Security operations centers (SOCs) are the epicenter of cyber defense. They are staffed with well-trained security professionals who take a hands-on approach to monitoring, detecting and responding to attacks. But as artificial intelligence (AI), machine learning and automation tools make their way into your security environment, what will be the impact? Will you have to lay off 30 percent of your employees? Turns out, intelligent automation will actually strengthen your SOC staff.

SOCs have conventionally been structured around three tiers of analysts who detect, investigate and respond to incidents:

  • Tier 1 analysts receive day-to-day alerts. Much of the work they currently carry out is repetitive information-gathering before deciding whether the alerts warrant further effort from higher tiers or whether Tier 1 analysts can respond according to a defined playbook.
  • Tier 2 and 3 analysts perform successively deeper analyses and more sophisticated responses.

Tier 1 carries out the kind of work that security orchestration automation and response (SOAR) tools aim to automate to create intelligent security operations for cyber defense. Automation has advantages in terms of consistency, scale, worker costs and availability of resources in a challenging labor market. Disadvantages are less tangible but can involve delays in engaging human skills, adaptability and knowledge of an organization, and being dependent on the quality and completeness of the playbooks used.

SOC automation gives security managers the chance to do a better job, not simply a cheaper one. You should be aiming to combine the rigor and efficiency of automation with human intuition, versatility and pattern recognition to improve your organization.

If successful, you could eliminate your Tier 1 staff, but you could also redeploy them, adding more depth and breadth to your security posture. Options include:

  • Maintaining the SOAR system’s effectiveness
  • Increased staffing to eliminate potential bottlenecks at tiers 2 and 3
  • Better content development, improving the strategy and implementation of information to be gathered, determining what to look for and how to respond
  • Expanded scope for responding to attacks. Currently SOC coverage is often limited by the ability to absorb events rather than the boundaries of the organization.
  • Improved threat hunting. So much effort goes into examining suspicious patterns that there is often no time to look for more nebulous patterns or to search for particular attack groups or techniques. This might change, though typical Tier 1 analysts may not be able to step straight into these activities.

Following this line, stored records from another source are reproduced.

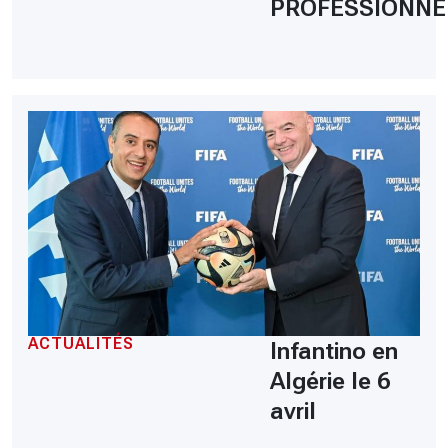
PROFESSIONNE
ACTUALITÉS
Infantino en
Algérie le 6
avril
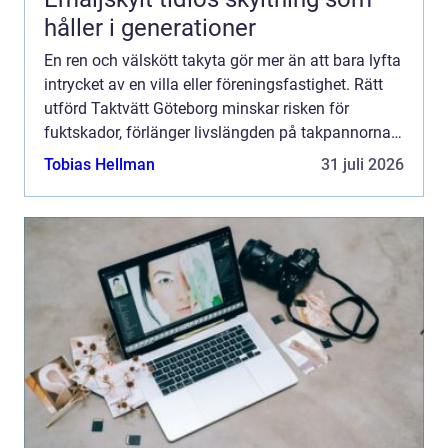
håller i generationer
En ren och välskött takyta gör mer än att bara lyfta
intrycket av en villa eller föreningsfastighet. Rätt
utförd Taktvätt Göteborg minskar risken för
fuktskador, förlänger livslängden på takpannorna
och kan på sikt spara stora pengar. I ett klimat so...
Tobias Hellman
31 juli 2026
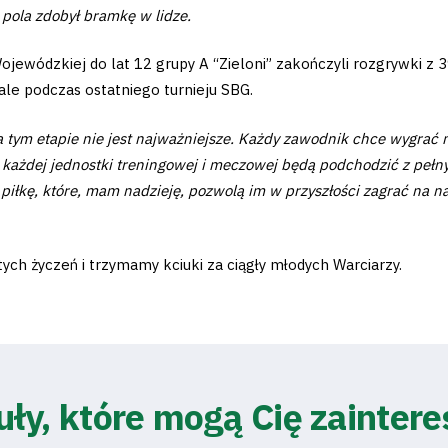
pola zdobył bramkę w lidze.
Wojewódzkiej do lat 12 grupy A “Zieloni” zakończyli rozgrywki 
le podczas ostatniego turnieju SBG.
a tym etapie nie jest najważniejsze. Każdy zawodnik chce wygrać
 do każdej jednostki treningowej i meczowej będą podchodzić z 
w piłkę, które, mam nadzieję, pozwolą im w przyszłości zagrać na 
ych życzeń i trzymamy kciuki za ciągły młodych Warciarzy.
uły, które mogą Cię zainter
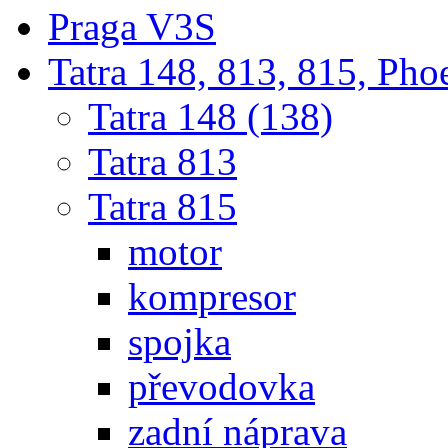
Praga V3S
Tatra 148, 813, 815, Pho
Tatra 148 (138)
Tatra 813
Tatra 815
motor
kompresor
spojka
převodovka
zadní náprava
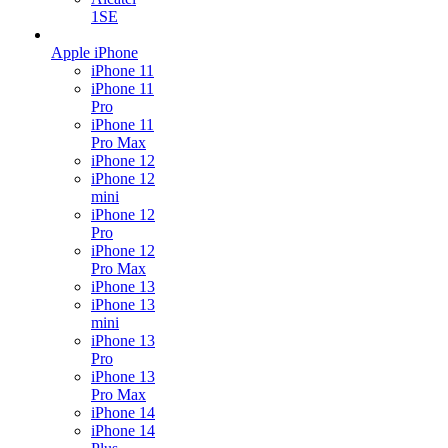
1SE
Apple iPhone
iPhone 11
iPhone 11
Pro
iPhone 11
Pro Max
iPhone 12
iPhone 12
mini
iPhone 12
Pro
iPhone 12
Pro Max
iPhone 13
iPhone 13
mini
iPhone 13
Pro
iPhone 13
Pro Max
iPhone 14
iPhone 14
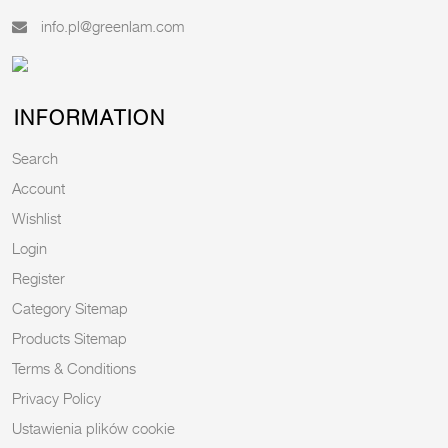
info.pl@greenlam.com
INFORMATION
Search
Account
Wishlist
Login
Register
Category Sitemap
Products Sitemap
Terms & Conditions
Privacy Policy
Ustawienia plików cookie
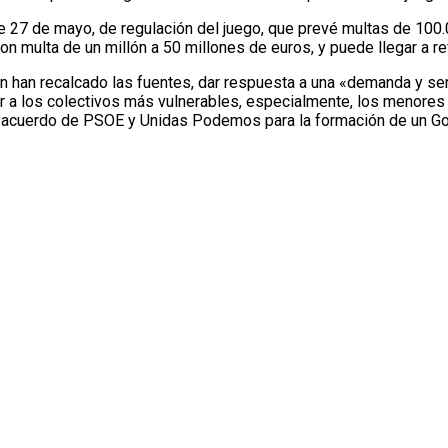
e 27 de mayo, de regulación del juego, que prevé multas de 100.
multa de un millón a 50 millones de euros, y puede llegar a revo
n han recalcado las fuentes, dar respuesta a una «demanda y sen
er a los colectivos más vulnerables, especialmente, los menores
l acuerdo de PSOE y Unidas Podemos para la formación de un Gob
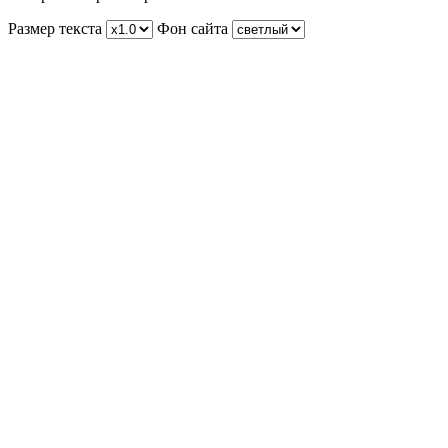
Размер текста
Фон сайта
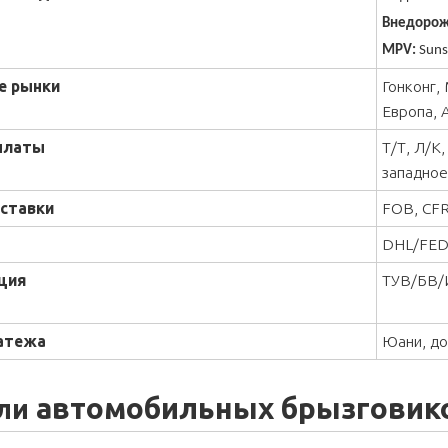
Внедорож
MPV:
Suns
е рынки
Гонконг,
Европа, 
платы
Т/Т, Л/К
западное
ставки
FOB, CFR
DHL/FEDE
ция
ТУВ/БВ/
атежа
Юани, д
автомобильных брызговик
ли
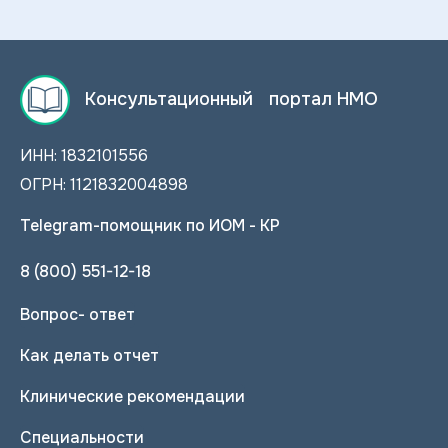
Консультационный портал НМО
ИНН: 1832101556
ОГРН: 1121832004898
Telegram-помощник по ИОМ - КР
8 (800) 551-12-18
Вопрос- ответ
Как делать отчет
Клинические рекомендации
Специальности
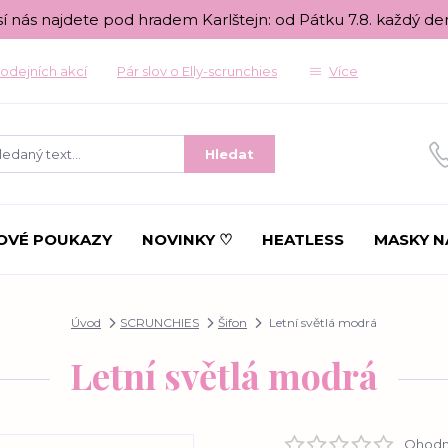
sí nás najdete pod hradem Karlštejn: od Pátku 7.8. každý de
odejních akcí
Pár slov o Elly-scrunchies
Více
Hledat
OVÉ POUKAZY
NOVINKY ♡
HEATLESS
MASKY N
Úvod
SCRUNCHIES
Šifon
Letní světlá modrá
Letní světlá modrá
Ohodno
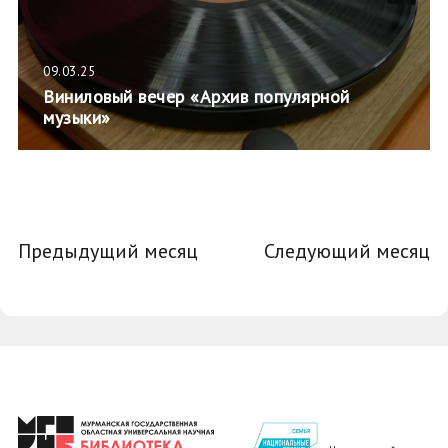
09.03.25
Виниловый вечер «Архив популярной
музыки»
Предыдущий месяц
Следующий месяц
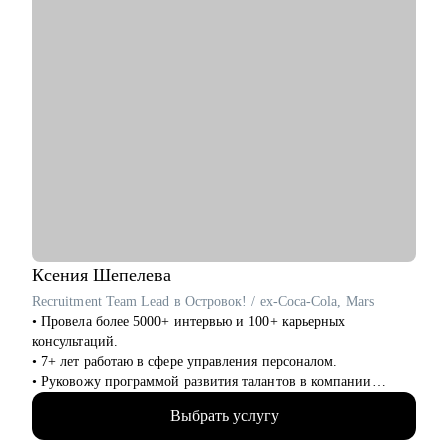
Ксения
Шепелева
Recruitment Team Lead в Островок! / ex-Coca-Cola, Mars
• Провела более 5000+ интервью и 100+ карьерных
консультаций.
• 7+ лет работаю в сфере управления персоналом.
• Руковожу программой развития талантов в компании
Островок!
Выбрать услугу
• Сертифицированный коуч американской психологической
ассоциации ICTA.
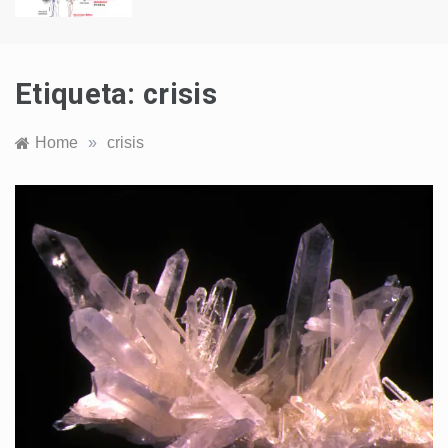
Etiqueta:
crisis
Home
»
crisis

There are also other less obvious impacts. Tier 1 is often part of an analyst career progression — a training ground for roles you will continue to need. Senior analyst roles require diligence, ownership, reliability, determination and knowledge of the organization, which can be tested and trained at Tier 1. However, senior roles also require flair, intuition, out-of-the-box thinking, inquisitiveness, adaptability and independence — all qualities that the drudgery of current Tier 1 duties do little to promote. What will your organization’s SOC entry-level jobs be, and how will you help analysts develop skills?

Where does that leave us?

  • Some degree of automation is a foregone conclusion.
  • Human factors are important for an efficient SOC. Give thought to the impact on SOC team structure, career progression, recruitment and training environments.
  • Additional effort will be needed during the initial automation deployment.
  • Headcount reduction is an option, but you will have to deploy some resources with additional skills, potentially at a more senior level, to monitor and tune the automation tools.
  • Analysts should be organized so a standard part of their role is to maintain and improve the automation. Encourage them to question the quality and completeness of the information obtained and to think of ways of improving it.
  • Consider redeploying resources into more productive activities. Automate away the drudgery, automate for scale, and use human resources for those more advanced security tasks you have had to previously pass up as you focused on the basics.
  • Sell more interesting activities and increased productivity as an advantage of automation, but ensure that these are not merely empty words.

This is not simply a technology deployment. Have a plan that considers the other factors mentioned here, and make sure your SOC manager has the ability and support to manage this change.

As security leaders consider the future of SOCs, it is well worth considering moving to a security platform with intelligent automation. Even if you are not ready to jump right now, you should start building a vision of what you want and how you will achieve it.